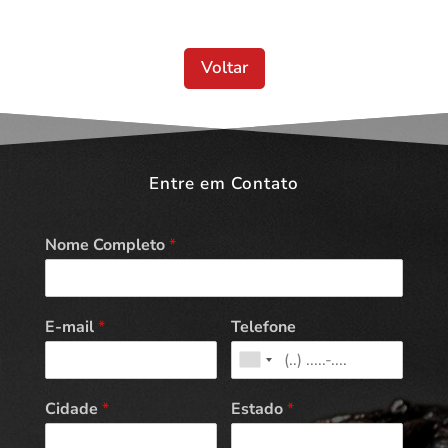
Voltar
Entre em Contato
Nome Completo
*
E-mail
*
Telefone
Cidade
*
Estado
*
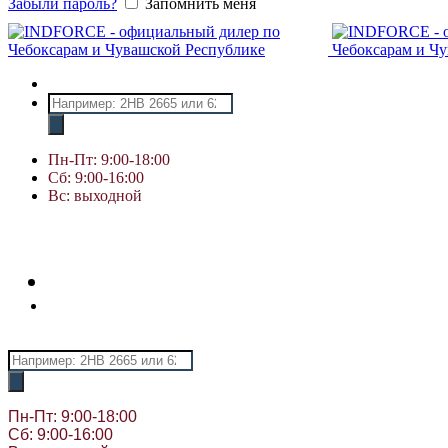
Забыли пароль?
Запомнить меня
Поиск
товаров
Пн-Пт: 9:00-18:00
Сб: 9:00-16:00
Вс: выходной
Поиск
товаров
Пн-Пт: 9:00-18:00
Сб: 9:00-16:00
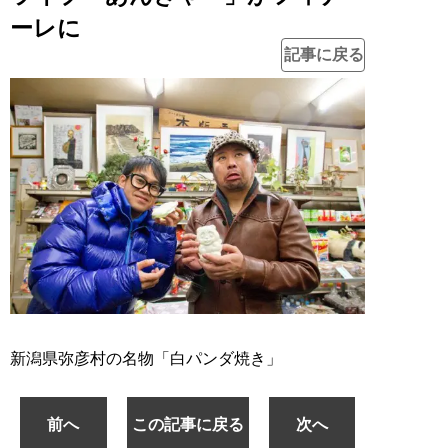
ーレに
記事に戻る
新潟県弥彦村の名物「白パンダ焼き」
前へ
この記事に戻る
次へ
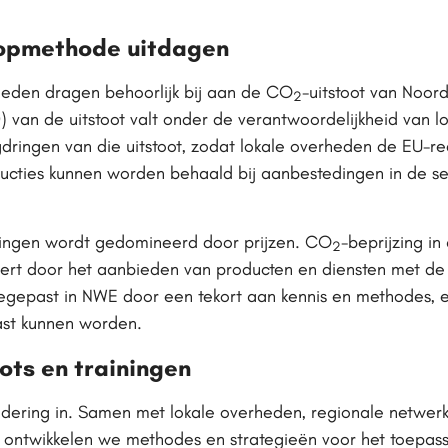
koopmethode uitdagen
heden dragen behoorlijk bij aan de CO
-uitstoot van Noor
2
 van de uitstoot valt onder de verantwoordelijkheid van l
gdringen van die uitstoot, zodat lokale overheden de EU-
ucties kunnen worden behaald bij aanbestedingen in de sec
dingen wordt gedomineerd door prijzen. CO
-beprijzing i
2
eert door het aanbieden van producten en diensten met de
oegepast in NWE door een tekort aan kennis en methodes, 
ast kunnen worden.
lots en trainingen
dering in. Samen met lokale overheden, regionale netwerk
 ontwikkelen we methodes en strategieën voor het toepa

---

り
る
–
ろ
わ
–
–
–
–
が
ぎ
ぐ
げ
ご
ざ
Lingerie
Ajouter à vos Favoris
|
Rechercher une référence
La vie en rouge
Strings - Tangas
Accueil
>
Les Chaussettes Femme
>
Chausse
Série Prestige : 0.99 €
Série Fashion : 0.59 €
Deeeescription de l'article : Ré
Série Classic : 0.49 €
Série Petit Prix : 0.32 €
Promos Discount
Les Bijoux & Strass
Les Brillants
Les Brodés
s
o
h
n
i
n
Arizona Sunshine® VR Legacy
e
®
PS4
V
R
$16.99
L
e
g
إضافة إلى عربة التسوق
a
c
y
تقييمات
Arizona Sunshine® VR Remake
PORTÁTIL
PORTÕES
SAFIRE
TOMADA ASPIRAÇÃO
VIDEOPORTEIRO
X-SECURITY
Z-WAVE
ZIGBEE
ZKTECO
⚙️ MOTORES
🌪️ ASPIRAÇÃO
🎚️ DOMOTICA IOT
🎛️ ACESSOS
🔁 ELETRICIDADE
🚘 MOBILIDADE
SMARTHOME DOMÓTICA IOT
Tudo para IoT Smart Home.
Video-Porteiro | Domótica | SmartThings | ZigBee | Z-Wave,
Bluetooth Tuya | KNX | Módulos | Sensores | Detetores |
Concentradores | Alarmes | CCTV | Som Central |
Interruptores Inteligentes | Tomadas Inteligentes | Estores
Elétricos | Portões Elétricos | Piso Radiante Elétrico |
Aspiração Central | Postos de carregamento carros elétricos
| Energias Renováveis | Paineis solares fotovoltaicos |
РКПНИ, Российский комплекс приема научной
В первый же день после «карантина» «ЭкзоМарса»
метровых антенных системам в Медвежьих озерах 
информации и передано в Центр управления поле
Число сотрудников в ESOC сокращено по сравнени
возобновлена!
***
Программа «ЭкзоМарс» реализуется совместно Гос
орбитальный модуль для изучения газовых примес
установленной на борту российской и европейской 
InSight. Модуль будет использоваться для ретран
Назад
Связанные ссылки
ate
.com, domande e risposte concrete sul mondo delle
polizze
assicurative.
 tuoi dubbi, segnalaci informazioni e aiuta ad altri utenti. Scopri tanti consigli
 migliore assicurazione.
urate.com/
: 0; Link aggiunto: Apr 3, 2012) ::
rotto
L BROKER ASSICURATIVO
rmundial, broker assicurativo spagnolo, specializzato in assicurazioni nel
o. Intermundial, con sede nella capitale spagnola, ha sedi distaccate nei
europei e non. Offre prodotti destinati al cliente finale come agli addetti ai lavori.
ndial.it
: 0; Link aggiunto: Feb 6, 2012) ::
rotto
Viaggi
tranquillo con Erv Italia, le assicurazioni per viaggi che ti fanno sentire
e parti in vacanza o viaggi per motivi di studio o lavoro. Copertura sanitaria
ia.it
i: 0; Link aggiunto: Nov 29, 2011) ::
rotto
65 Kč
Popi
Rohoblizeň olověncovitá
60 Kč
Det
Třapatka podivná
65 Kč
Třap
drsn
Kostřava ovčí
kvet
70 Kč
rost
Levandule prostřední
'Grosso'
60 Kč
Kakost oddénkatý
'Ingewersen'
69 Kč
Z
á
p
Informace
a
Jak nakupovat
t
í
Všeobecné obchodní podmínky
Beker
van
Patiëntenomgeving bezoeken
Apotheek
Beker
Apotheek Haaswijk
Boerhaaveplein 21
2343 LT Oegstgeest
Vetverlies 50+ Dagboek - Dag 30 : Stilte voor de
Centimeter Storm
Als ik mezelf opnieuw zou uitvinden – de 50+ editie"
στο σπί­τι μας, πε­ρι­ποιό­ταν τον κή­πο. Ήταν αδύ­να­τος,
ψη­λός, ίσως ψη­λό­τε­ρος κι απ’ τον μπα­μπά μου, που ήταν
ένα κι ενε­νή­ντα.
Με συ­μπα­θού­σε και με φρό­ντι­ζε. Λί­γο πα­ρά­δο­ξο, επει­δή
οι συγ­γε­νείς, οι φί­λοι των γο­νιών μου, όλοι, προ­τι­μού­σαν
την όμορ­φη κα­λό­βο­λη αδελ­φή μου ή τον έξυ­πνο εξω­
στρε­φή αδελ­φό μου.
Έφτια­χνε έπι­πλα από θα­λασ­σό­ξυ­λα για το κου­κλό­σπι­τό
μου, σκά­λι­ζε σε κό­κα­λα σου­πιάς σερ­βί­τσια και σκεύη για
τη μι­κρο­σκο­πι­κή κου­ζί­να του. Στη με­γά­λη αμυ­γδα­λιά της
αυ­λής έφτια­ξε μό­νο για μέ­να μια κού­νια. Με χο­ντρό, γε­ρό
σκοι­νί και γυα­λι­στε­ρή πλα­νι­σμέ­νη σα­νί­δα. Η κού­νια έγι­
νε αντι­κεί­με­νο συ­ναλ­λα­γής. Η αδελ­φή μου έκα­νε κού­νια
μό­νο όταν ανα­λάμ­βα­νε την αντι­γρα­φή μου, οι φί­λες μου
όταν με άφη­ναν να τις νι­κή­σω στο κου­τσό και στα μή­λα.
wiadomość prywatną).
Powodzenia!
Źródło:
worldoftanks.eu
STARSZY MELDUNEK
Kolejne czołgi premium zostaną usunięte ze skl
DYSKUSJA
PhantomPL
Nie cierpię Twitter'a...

■ Task details ■
Reproduce, exactly as they stand in the data above, the lines from the one that holds "e parti in vacanza" to the one that holds "Nie cierpię Twitter'a...", inclusive.

■ Problem solution ■
e parti in vacanza o viaggi per motivi di studio o lavoro. Copertura sanitaria
ia.it
i: 0; Link aggiunto: Nov 29, 2011) ::
rotto
65 Kč
Popi
Rohoblizeň olověncovitá
60 Kč
Det
Třapatka podivná
65 Kč
Třap
drsn
Kostřava ovčí
kvet
70 Kč
rost
Levandule prostřední
'Grosso'
60 Kč
Kakost oddénkatý
'Ingewersen'
69 Kč
Z
á
p
Informace
a
Jak nakupovat
t
í
Všeobecné obchodní podmínky
Beker
van
Patiëntenomgeving bezoeken
Apotheek
Beker
Apotheek Haaswijk
Boerhaaveplein 21
2343 LT Oegstgeest
Vetverlies 50+ Dagboek - Dag 30 : Stilte voor de
Centimeter Storm
Als ik mezelf opnieuw zou uitvinden – de 50+ editie"
στο σπί­τι μας, πε­ρι­ποιό­ταν τον κή­πο. Ήταν αδύ­να­τος,
ψη­λός, ίσως ψη­λό­τε­ρος κι απ’ τον μπα­μπά μου, που ήταν
ένα κι ενε­νή­ντα.
Με συ­μπα­θού­σε και με φρό­ντι­ζε. Λί­γο πα­ρά­δο­ξο, επει­δή
οι συγ­γε­νείς, οι φί­λοι των γο­νιών μου, όλοι, προ­τι­μού­σαν
την όμορ­φη κα­λό­βο­λη αδελ­φή μου ή τον έξυ­πνο εξω­
στρε­φή αδελ­φό μου.
Έφτια­χνε έπι­πλα από θα­λασ­σό­ξυ­λα για το κου­κλό­σπι­τό
μου, σκά­λι­ζε σε κό­κα­λα σου­πιάς σερ­βί­τσια και σκεύη για
τη μι­κρο­σκο­πι­κή κου­ζί­να του. Στη με­γά­λη αμυ­γδα­λιά της
αυ­λής έφτια­ξε μό­νο για μέ­να μια κού­νια. Με χο­ντρό, γε­ρό
σκοι­νί και γυα­λι­στε­ρή πλα­νι­σμέ­νη σα­νί­δα. Η κού­νια έγι­
νε αντι­κεί­με­νο συ­ναλ­λα­γής. Η αδελ­φή μου έκα­νε κού­νια
μό­νο όταν ανα­λάμ­βα­νε την αντι­γρα­φή μου, οι φί­λες μου
όταν με άφη­ναν να τις νι­κή­σω στο κου­τσό και στα μή­λα.
wiadomość prywatną).
Powodzenia!
Źródło:
worldoftanks.eu
STARSZY MELDUNEK
Kolejne czołgi premium zostaną usunięte ze skl
DYSKUSJA
PhantomPL
Nie cierpię Twitter'a...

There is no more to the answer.